─── ENTRIES SHOWN

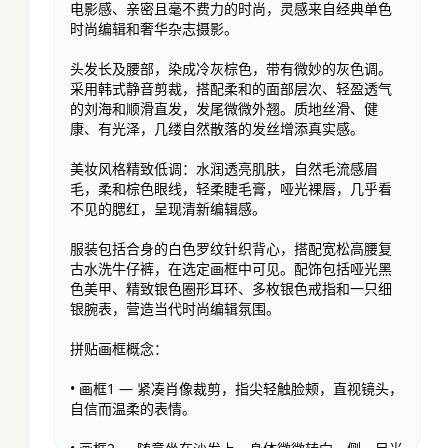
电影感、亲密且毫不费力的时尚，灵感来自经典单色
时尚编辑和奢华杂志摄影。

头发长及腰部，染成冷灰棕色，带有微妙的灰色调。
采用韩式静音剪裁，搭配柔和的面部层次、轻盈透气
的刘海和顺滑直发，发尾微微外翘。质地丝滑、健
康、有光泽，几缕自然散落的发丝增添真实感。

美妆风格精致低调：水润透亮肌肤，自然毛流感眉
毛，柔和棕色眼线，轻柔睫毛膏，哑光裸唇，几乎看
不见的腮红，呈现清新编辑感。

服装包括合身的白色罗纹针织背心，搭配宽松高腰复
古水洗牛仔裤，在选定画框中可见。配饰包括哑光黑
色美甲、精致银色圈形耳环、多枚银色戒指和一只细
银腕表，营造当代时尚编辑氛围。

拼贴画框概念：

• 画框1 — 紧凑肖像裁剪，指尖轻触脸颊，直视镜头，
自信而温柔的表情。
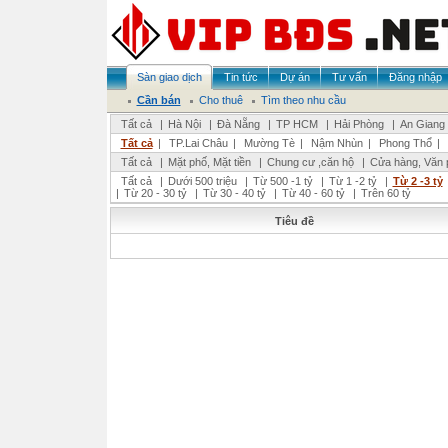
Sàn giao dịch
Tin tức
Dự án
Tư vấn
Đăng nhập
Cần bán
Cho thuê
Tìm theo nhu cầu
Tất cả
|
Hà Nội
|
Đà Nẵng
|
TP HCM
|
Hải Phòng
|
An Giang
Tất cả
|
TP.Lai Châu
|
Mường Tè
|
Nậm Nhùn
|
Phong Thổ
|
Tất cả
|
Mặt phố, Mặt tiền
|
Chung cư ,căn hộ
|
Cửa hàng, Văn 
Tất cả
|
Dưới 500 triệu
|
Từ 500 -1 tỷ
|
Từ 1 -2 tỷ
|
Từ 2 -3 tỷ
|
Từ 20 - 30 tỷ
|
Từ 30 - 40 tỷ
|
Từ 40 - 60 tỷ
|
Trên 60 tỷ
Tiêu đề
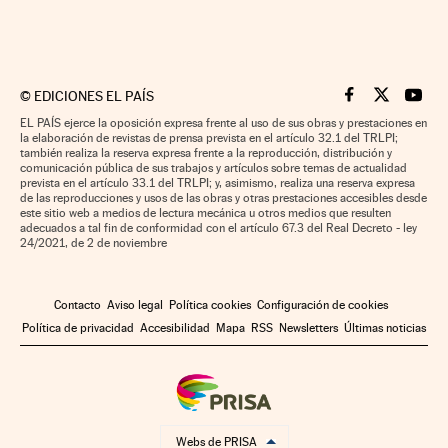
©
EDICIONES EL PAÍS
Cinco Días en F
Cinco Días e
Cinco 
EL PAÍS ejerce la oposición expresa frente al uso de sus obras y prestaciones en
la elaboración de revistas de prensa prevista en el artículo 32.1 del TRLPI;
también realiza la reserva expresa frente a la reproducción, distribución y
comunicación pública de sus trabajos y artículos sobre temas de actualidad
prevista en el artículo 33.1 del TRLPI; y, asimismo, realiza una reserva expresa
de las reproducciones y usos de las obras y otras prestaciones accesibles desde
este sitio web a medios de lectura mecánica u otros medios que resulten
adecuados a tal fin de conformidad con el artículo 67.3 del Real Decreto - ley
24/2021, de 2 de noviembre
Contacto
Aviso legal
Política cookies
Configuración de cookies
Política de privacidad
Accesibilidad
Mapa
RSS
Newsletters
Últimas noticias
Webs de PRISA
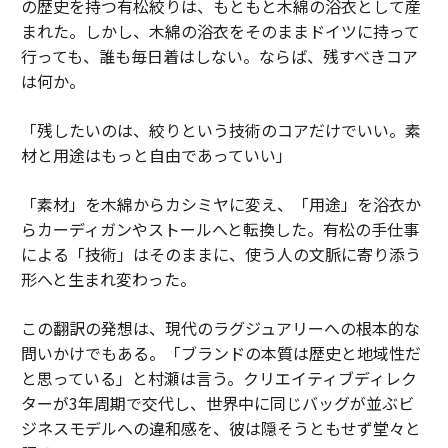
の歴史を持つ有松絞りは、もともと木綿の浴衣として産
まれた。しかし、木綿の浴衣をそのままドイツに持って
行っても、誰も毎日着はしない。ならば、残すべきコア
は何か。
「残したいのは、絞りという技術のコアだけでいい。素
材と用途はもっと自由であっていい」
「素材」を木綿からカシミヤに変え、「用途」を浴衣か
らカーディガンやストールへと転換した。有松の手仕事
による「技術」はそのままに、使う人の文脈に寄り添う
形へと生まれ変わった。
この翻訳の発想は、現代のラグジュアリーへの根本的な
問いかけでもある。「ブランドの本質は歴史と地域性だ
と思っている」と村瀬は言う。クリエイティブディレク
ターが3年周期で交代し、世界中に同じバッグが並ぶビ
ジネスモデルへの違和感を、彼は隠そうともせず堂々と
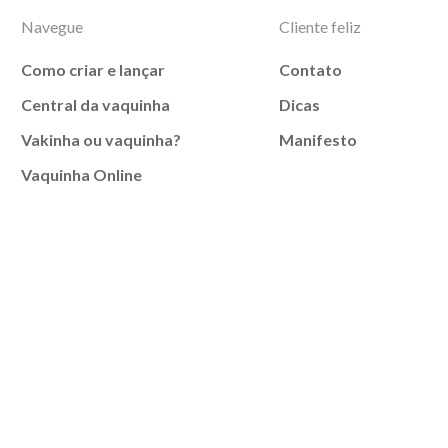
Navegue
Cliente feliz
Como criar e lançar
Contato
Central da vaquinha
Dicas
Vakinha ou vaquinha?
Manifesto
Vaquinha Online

──────

WHAT THE TASK ASKS:
Copy the lines above exactly, starting at the one with "también realiza la" and ending at the one with "ターが3年周期で交代し、世界中に同じバッグが並ぶビ", both included. Leave out any pictures and add nothing else.

YOUR SOLUTION:
también realiza la reserva expresa frente a la reproducción, distribución y
comunicación pública de sus trabajos y artículos sobre temas de actualidad
prevista en el artículo 33.1 del TRLPI; y, asimismo, realiza una reserva expresa
de las reproducciones y usos de las obras y otras prestaciones accesibles desde
este sitio web a medios de lectura mecánica u otros medios que resulten
adecuados a tal fin de conformidad con el artículo 67.3 del Real Decreto - ley
24/2021, de 2 de noviembre
Contacto
Aviso legal
Política cookies
Configuración de cookies
Política de privacidad
Accesibilidad
Mapa
RSS
Newsletters
Últimas noticias
Webs de PRISA
の歴史を持つ有松絞りは、もともと木綿の浴衣として産
まれた。しかし、木綿の浴衣をそのままドイツに持って
行っても、誰も毎日着はしない。ならば、残すべきコア
は何か。
「残したいのは、絞りという技術のコアだけでいい。素
材と用途はもっと自由であっていい」
「素材」を木綿からカシミヤに変え、「用途」を浴衣か
らカーディガンやストールへと転換した。有松の手仕事
による「技術」はそのままに、使う人の文脈に寄り添う
形へと生まれ変わった。
この翻訳の発想は、現代のラグジュアリーへの根本的な
問いかけでもある。「ブランドの本質は歴史と地域性だ
と思っている」と村瀬は言う。クリエイティブディレク
ターが3年周期で交代し、世界中に同じバッグが並ぶビ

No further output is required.